PERNIKAHAN
Batak Toba memiliki berbagai upacara, seperti Martonggo Raja, Martumpol, Pernikahan, dsb. Salah satu yang akan dibahas ialah pernikahan. Pernikahan dalam adat kebudayaan dalam adat kebudayaan Batak-Toba mengabut hukum Eksogami (Perkawinan di luar kelompok suku tertentu). Ini terlihat dalam kenyataan bahwa dalam masyarakat Batak-Toba: Orang tidak mengambil isteri dari kalangan kelompok marga sendiri (Namariboto), perempuan meninggalkan kelompoknya dan pindah ke kelompok suami (Patrilineal) dengan tujuan untuk melestarikan galur suami di dalam garis lelaki. Hak tanah, milik dan jabatan hanya dapat diwarisi oleh garis laki-laki.

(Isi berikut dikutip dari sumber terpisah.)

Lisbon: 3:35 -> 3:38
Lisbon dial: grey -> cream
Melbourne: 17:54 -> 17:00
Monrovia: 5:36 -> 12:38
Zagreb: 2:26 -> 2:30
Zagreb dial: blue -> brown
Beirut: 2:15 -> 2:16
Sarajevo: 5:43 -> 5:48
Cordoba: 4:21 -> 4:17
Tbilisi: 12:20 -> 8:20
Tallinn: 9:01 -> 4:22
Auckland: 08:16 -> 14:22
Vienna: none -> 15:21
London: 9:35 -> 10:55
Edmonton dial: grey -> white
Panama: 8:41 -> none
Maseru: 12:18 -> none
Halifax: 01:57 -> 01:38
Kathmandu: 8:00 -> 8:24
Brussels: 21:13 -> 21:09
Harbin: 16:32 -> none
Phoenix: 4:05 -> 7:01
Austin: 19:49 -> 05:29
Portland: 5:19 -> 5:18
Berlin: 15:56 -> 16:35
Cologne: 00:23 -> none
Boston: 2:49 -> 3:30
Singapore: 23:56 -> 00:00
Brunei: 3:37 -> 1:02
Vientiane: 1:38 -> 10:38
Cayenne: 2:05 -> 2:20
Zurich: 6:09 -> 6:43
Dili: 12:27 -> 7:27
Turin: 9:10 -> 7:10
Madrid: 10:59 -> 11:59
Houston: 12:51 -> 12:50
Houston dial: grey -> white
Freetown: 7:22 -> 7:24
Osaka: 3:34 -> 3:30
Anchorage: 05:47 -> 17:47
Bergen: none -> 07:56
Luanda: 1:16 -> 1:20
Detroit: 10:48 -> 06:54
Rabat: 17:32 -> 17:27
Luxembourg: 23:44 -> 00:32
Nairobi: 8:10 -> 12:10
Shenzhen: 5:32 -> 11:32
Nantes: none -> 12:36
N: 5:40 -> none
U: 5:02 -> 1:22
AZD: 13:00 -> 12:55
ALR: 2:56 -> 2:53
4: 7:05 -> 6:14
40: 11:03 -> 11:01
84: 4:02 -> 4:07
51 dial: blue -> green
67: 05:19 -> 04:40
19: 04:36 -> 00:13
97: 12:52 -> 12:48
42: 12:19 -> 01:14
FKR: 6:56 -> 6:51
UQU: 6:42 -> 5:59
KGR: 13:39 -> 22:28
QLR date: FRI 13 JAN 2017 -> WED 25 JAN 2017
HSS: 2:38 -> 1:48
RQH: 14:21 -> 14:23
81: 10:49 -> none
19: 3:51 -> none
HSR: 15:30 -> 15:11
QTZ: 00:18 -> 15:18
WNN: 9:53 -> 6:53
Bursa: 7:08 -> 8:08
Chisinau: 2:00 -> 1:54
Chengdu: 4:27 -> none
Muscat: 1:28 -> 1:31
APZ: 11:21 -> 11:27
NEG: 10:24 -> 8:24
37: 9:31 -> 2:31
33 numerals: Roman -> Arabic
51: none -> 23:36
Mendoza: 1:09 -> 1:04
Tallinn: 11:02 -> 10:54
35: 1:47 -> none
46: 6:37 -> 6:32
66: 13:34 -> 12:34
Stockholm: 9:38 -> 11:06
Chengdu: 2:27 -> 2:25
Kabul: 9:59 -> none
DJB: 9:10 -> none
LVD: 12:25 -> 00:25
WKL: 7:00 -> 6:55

Ada 2 ciri utama perkawinan ideal dalam masyarakat Batak-Toba, yakni (1) berdasarkan Rongkap ni tondi (jodoh) dari kedua mempelai dan (2) Mengandaikan kedua mempelai memiliki Rongkap ni gabe (kebahagiaan, kesejahteraan) dan demikian mereka akan dikaruniai banyak anak.
Berdasarkan jenisnya ritus atau tata cara yang digunakan, perkawinan adat Batak Toba dibagi menjadi 3 (tiga) tingkatan :
1. Unjuk >> Ritus perkawinan yang dilaksanakan berdasarkan semua prosedur adat Batak Dalihan Na
Tolu. Inilah yang disebut sebagai tata upacara ritus perkawinan biasa (unjuk)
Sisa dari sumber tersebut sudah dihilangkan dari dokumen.